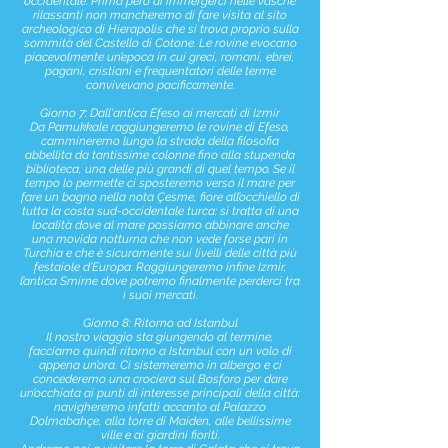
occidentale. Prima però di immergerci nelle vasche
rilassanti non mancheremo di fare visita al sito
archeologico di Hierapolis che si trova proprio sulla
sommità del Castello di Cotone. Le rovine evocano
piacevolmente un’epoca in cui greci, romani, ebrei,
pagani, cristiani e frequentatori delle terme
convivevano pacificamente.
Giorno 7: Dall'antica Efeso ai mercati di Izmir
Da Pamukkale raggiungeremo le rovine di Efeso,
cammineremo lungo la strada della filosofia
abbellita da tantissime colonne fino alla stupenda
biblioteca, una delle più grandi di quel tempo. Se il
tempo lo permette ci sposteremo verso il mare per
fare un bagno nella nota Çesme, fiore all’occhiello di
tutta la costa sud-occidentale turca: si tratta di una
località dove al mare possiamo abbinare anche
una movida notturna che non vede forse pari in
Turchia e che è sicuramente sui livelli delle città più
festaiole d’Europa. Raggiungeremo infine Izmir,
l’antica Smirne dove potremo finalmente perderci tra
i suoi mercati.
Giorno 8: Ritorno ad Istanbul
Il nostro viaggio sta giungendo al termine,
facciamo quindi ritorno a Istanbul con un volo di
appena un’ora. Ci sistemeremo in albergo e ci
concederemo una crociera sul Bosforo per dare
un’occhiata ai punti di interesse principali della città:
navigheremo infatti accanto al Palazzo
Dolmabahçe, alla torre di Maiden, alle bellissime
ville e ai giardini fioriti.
* * *
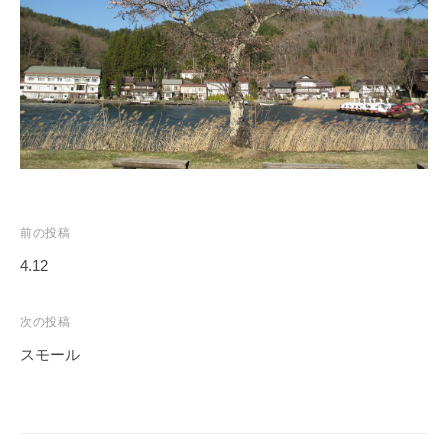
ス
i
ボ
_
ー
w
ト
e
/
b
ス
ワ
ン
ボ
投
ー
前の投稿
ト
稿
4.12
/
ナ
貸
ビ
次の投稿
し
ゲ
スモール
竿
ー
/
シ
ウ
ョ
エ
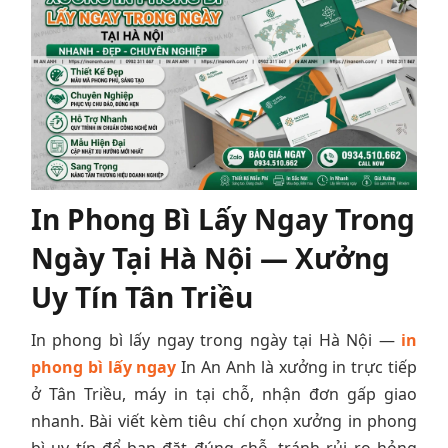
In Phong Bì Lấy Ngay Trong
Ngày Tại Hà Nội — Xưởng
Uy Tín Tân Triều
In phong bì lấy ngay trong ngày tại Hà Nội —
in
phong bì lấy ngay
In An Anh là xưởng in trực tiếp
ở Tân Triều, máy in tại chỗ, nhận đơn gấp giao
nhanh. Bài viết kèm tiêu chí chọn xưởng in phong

What is required:
When the line with "occidentale. Prima però" is reached in the data above, begin copying, and stop after the line with "ville e ai giardini fioriti."; copy each line exactly, both ends included.

Exercise result:
occidentale. Prima però di immergerci nelle vasche
rilassanti non mancheremo di fare visita al sito
archeologico di Hierapolis che si trova proprio sulla
sommità del Castello di Cotone. Le rovine evocano
piacevolmente un’epoca in cui greci, romani, ebrei,
pagani, cristiani e frequentatori delle terme
convivevano pacificamente.
Giorno 7: Dall'antica Efeso ai mercati di Izmir
Da Pamukkale raggiungeremo le rovine di Efeso,
cammineremo lungo la strada della filosofia
abbellita da tantissime colonne fino alla stupenda
biblioteca, una delle più grandi di quel tempo. Se il
tempo lo permette ci sposteremo verso il mare per
fare un bagno nella nota Çesme, fiore all’occhiello di
tutta la costa sud-occidentale turca: si tratta di una
località dove al mare possiamo abbinare anche
una movida notturna che non vede forse pari in
Turchia e che è sicuramente sui livelli delle città più
festaiole d’Europa. Raggiungeremo infine Izmir,
l’antica Smirne dove potremo finalmente perderci tra
i suoi mercati.
Giorno 8: Ritorno ad Istanbul
Il nostro viaggio sta giungendo al termine,
facciamo quindi ritorno a Istanbul con un volo di
appena un’ora. Ci sistemeremo in albergo e ci
concederemo una crociera sul Bosforo per dare
un’occhiata ai punti di interesse principali della città:
navigheremo infatti accanto al Palazzo
Dolmabahçe, alla torre di Maiden, alle bellissime
ville e ai giardini fioriti.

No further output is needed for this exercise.